In this lab, the main components consist of applesauce, pectinase, and the cold/hot water bath used to vary temperatures.
Pectinase is an enzyme that breaks down pectin, a polysaccharide found in plant cell walls. Therefore, pectinase enzymes are commonly used in processes involving the degradation of plant materials, such as speeding up the extraction of fruit juice from fruit, including apples. The purpose of this lab is to see how the pectinase acts within the applesauce at various temperatures, or if the temperature is a large factor in the activity of pectinase. Pectinase attaches to the active site in pectin, then breaks bonds in the polysaccharide. Pectinase is the enzyme, and pectin is the substrate. Apples, as well as other plant materials, have a lot of pectin. The apple in the lab is already broken down into a sauce, helping the pectinase break down the sauce into juice better.

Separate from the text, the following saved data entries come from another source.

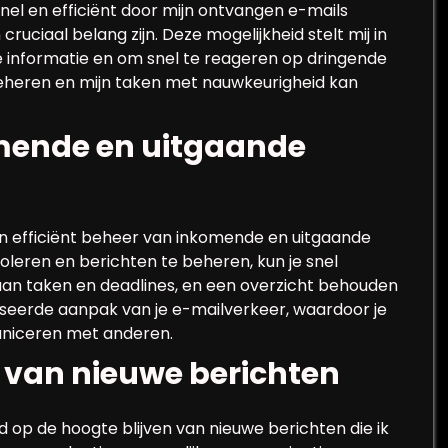
snel en efficiënt door mijn ontvangen e-mails
ruciaal belang zijn. Deze mogelijkheid stelt mij in
ke informatie en om snel te reageren op dringende
 beheren en mijn taken met nauwkeurigheid kan
omende en uitgaande
an efficiënt beheer van inkomende en uitgaande
leren en berichten te beheren, kun je snel
aan taken en deadlines, en een overzicht behouden
iseerde aanpak van je e-mailverkeer, waardoor je
uniceren met anderen.
n van nieuwe berichten
jd op de hoogte blijven van nieuwe berichten die ik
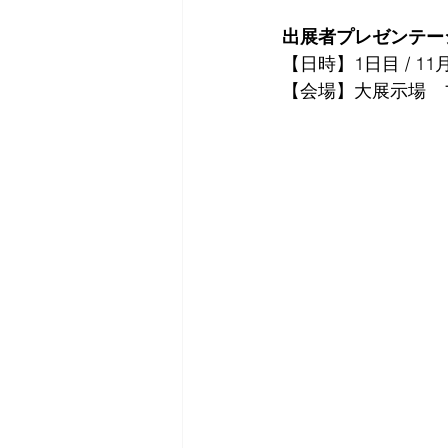
出展者プレゼンテー
【日時】1日目 / 1
【会場】
大展示場　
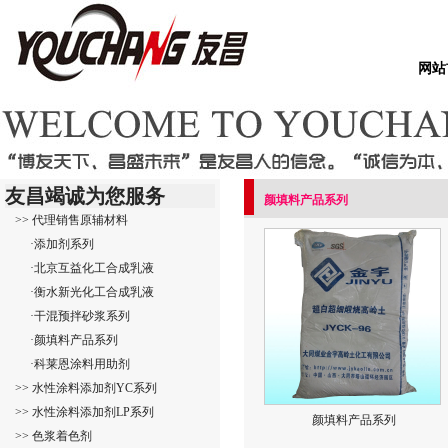
网站
友昌竭诚为您服务
颜填料产品系列
>> 代理销售原辅材料
·添加剂系列
·北京互益化工合成乳液
·衡水新光化工合成乳液
·干混预拌砂浆系列
·颜填料产品系列
·科莱恩涂料用助剂
>> 水性涂料添加剂YC系列
>> 水性涂料添加剂LP系列
颜填料产品系列
>> 色浆着色剂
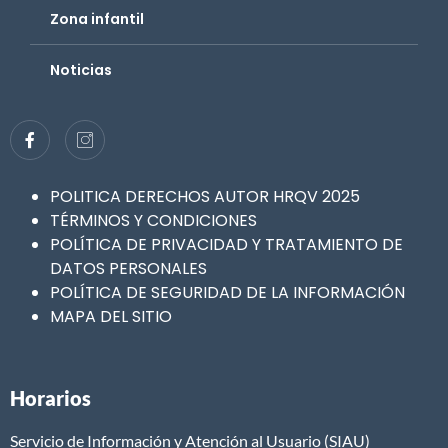
Zona infantil
Noticias
POLITICA DERECHOS AUTOR HRQV 2025
TÉRMINOS Y CONDICIONES
POLÍTICA DE PRIVACIDAD Y TRATAMIENTO DE
DATOS PERSONALES
POLÍTICA DE SEGURIDAD DE LA INFORMACIÓN
MAPA DEL SITIO
Horarios
Servicio de Información y Atención al Usuario (SIAU)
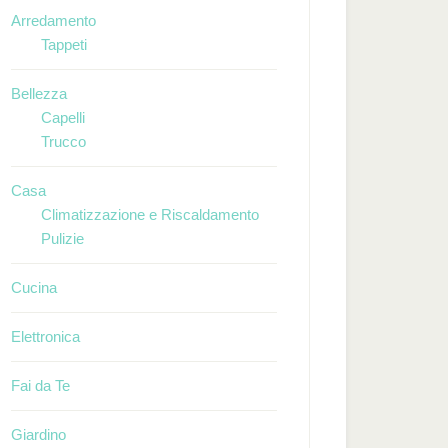
Arredamento
Tappeti
Bellezza
Capelli
Trucco
Casa
Climatizzazione e Riscaldamento
Pulizie
Cucina
Elettronica
Fai da Te
Giardino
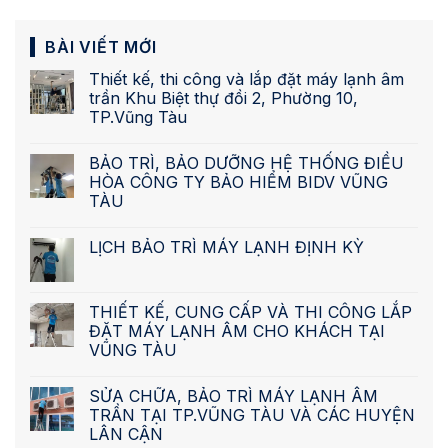
BÀI VIẾT MỚI
Thiết kế, thi công và lắp đặt máy lạnh âm
trần Khu Biệt thự đồi 2, Phường 10,
TP.Vũng Tàu
BẢO TRÌ, BẢO DƯỠNG HỆ THỐNG ĐIỀU
HÒA CÔNG TY BẢO HIỂM BIDV VŨNG
TÀU
LỊCH BẢO TRÌ MÁY LẠNH ĐỊNH KỲ
THIẾT KẾ, CUNG CẤP VÀ THI CÔNG LẮP
ĐẶT MÁY LẠNH ÂM CHO KHÁCH TẠI
VŨNG TÀU
SỬA CHỮA, BẢO TRÌ MÁY LẠNH ÂM
TRẦN TẠI TP.VŨNG TÀU VÀ CÁC HUYỆN
LÂN CẬN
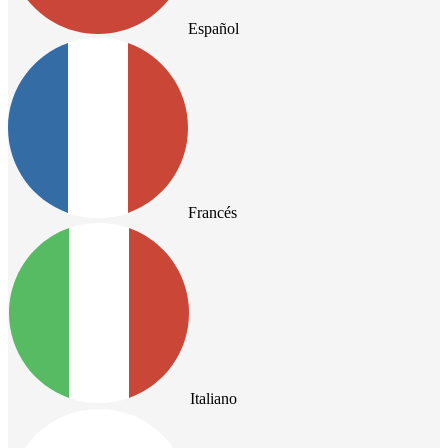
Español
Francés
Italiano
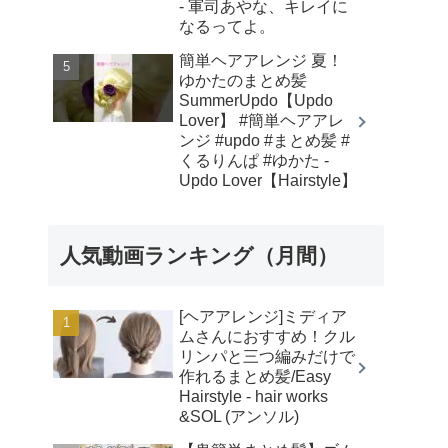
- 軍司あやな、キレイに
なるってよ。
簡単ヘアアレンジ 夏！
ゆかたのまとめ髪
SummerUpdo【Updo
Lover】 #簡単ヘアアレ
ンジ #updo #まとめ髪 #
くるりんぱ #ゆかた -
Updo Lover【Hairstyle】
人気動画ランキング（月間）
[ヘアアレンジ]ミディア
ムさんにおすすめ！クル
リンパと三つ編みだけで
作れるまとめ髪/Easy
Hairstyle - hair works
&SOL (アンソル)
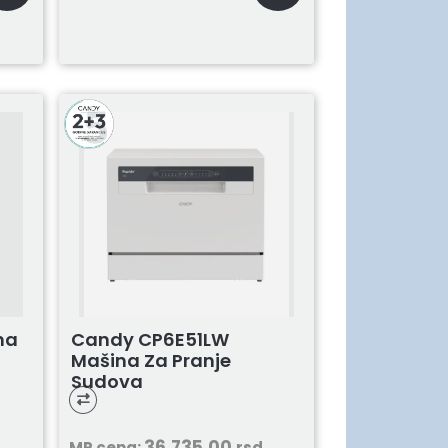
na
Candy CP6E51LW
Mašina Za Pranje
Sudova
36.735,00
MP cena:
rsd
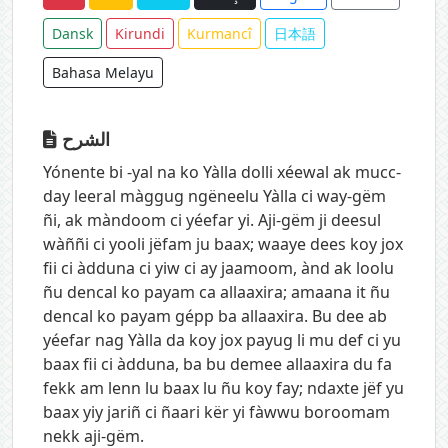
Dansk
Kirundi
Kurmancî
日本語
Bahasa Melayu
الشرح
Yónente bi -yal na ko Yàlla dolli xéewal ak mucc-
day leeral màggug ngëneelu Yàlla ci way-gëm
ñi, ak màndoom ci yéefar yi. Aji-gëm ji deesul
wàññi ci yooli jëfam ju baax; waaye dees koy jox
fii ci àdduna ci yiw ci ay jaamoom, ànd ak loolu
ñu dencal ko payam ca allaaxira; amaana it ñu
dencal ko payam gépp ba allaaxira. Bu dee ab
yéefar nag Yàlla da koy jox payug li mu def ci yu
baax fii ci àdduna, ba bu demee allaaxira du fa
fekk am lenn lu baax lu ñu koy fay; ndaxte jëf yu
baax yiy jariñ ci ñaari kër yi fàwwu boroomam
nekk aji-gëm.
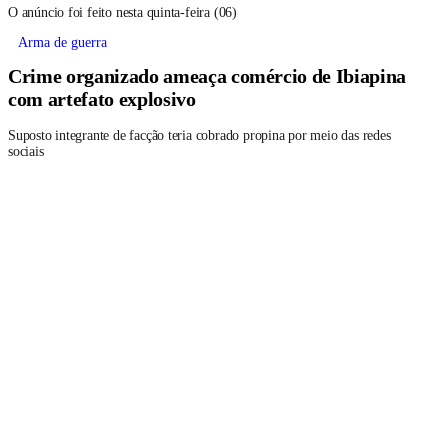
O anúncio foi feito nesta quinta-feira (06)
Arma de guerra
Crime organizado ameaça comércio de Ibiapina
com artefato explosivo
Suposto integrante de facção teria cobrado propina por meio das redes
sociais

Enzymes help speed up chemical reactions. Enzymes are found throughout the body and almost any other living creature. They help carry out chemical reactions quickly and efficiently. Enzymes are made of amino acids, which are proteins. Pectin is used mainly as a gelling agent for the production of jams and jellies. For example, it is added to some yogurts to provide the consistency that allows the yogurt to hold its shape and still be capable of being stirred. It is added to manufactured, concentrated fruit drinks to keep the solid and liquid components of the drink in suspension with each other.
Pectin is also used as an additive in pharmaceutical and cosmetic preparations. The U.S.
Food and Drug Administration (USDA) has classified pectin as an approved food additive. It is considered safe for human consumption when used in normal amounts as a food additive. Keep this in mind as the USDA is not as strict as other food administrations as in other countries such as Europe.